*** Opening SUPPLIED INFORMATION ***

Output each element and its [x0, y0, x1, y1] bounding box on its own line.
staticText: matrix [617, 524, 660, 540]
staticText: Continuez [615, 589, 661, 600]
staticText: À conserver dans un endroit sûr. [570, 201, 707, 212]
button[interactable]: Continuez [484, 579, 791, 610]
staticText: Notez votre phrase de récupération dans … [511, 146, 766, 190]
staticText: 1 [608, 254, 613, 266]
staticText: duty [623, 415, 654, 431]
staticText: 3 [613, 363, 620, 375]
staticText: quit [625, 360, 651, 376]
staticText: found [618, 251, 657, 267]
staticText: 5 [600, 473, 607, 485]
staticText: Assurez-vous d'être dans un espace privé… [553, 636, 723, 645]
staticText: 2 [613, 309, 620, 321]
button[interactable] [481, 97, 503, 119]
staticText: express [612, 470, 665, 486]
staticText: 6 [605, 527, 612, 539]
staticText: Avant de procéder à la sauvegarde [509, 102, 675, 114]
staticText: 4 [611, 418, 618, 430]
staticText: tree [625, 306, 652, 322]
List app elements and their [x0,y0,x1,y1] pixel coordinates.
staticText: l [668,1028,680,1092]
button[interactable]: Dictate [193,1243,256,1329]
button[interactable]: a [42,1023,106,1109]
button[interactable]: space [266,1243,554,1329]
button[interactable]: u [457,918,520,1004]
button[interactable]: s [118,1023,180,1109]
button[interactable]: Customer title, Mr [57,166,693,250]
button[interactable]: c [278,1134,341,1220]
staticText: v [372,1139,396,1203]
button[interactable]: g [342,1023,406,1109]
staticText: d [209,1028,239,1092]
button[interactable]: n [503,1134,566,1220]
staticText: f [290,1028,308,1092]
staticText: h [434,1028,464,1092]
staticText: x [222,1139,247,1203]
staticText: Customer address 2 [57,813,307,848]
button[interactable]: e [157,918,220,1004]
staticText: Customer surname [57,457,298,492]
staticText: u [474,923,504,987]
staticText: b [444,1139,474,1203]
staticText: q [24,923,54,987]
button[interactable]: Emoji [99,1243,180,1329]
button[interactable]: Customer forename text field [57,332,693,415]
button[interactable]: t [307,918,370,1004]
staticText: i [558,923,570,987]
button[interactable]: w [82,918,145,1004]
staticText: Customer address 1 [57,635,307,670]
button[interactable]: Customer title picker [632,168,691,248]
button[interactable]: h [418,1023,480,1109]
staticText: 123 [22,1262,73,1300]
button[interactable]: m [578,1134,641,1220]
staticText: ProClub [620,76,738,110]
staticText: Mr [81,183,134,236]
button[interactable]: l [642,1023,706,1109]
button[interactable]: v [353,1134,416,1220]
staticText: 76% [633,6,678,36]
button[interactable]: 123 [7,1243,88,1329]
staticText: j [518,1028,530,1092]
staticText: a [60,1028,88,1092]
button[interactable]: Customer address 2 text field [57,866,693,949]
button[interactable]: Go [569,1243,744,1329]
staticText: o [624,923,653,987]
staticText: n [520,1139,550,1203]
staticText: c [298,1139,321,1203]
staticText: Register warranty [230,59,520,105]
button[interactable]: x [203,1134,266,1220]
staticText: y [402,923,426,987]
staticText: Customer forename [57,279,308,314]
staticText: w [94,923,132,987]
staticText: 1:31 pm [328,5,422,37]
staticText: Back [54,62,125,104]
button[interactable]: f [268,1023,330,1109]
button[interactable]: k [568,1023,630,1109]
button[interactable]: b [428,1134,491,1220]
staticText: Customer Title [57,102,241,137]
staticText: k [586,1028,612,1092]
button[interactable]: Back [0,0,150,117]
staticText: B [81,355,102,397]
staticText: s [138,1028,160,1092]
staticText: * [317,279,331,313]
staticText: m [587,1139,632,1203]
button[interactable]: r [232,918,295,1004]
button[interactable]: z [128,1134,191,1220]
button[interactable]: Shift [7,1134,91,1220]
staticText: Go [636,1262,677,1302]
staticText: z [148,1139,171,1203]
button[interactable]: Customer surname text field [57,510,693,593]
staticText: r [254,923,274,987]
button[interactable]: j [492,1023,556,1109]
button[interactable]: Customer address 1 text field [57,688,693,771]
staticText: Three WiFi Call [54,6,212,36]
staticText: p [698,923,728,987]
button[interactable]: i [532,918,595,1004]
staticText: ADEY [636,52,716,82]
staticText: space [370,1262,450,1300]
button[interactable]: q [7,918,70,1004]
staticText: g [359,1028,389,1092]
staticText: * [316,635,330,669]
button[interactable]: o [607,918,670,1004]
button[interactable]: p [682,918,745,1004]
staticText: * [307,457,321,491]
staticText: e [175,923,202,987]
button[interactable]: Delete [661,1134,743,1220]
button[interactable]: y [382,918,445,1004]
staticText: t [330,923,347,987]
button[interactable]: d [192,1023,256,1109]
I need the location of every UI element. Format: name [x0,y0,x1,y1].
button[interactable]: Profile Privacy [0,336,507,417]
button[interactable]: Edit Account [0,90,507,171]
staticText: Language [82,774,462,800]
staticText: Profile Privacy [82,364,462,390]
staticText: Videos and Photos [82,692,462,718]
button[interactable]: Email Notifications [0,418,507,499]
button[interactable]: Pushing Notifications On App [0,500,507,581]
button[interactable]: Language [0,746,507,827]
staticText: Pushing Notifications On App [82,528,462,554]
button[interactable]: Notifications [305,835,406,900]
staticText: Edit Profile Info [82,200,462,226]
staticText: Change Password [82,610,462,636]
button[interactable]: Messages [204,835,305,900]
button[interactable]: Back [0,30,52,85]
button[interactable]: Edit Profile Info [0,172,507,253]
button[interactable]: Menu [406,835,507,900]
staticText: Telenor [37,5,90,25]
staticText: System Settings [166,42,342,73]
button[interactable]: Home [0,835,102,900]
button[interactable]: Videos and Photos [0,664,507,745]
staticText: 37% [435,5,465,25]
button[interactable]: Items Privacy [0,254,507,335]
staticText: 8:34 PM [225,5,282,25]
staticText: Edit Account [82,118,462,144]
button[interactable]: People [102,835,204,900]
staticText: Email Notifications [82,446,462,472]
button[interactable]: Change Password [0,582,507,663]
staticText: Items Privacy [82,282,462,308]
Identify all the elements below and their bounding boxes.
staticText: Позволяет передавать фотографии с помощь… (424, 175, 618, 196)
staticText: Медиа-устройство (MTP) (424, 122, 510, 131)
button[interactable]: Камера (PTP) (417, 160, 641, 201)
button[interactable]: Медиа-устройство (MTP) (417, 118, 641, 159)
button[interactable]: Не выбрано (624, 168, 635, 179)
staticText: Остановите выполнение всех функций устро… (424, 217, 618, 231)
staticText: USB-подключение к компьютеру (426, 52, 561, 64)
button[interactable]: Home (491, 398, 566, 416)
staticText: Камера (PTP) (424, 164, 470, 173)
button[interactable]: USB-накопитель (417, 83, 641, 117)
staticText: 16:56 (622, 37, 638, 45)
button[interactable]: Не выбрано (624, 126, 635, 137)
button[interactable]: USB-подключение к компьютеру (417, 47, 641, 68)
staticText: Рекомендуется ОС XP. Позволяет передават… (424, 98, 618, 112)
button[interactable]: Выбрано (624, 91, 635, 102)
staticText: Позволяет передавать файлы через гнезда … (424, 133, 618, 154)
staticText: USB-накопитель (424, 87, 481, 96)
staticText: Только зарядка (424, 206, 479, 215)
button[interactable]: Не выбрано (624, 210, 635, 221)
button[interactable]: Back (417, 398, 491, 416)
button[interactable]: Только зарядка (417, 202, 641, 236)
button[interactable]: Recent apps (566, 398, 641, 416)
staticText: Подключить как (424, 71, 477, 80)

*** Closing SUPPLIED INFORMATION ***

State how many lines of the records above contain "elements", with no words besides the number.

● **TASK SOLUTION**: 2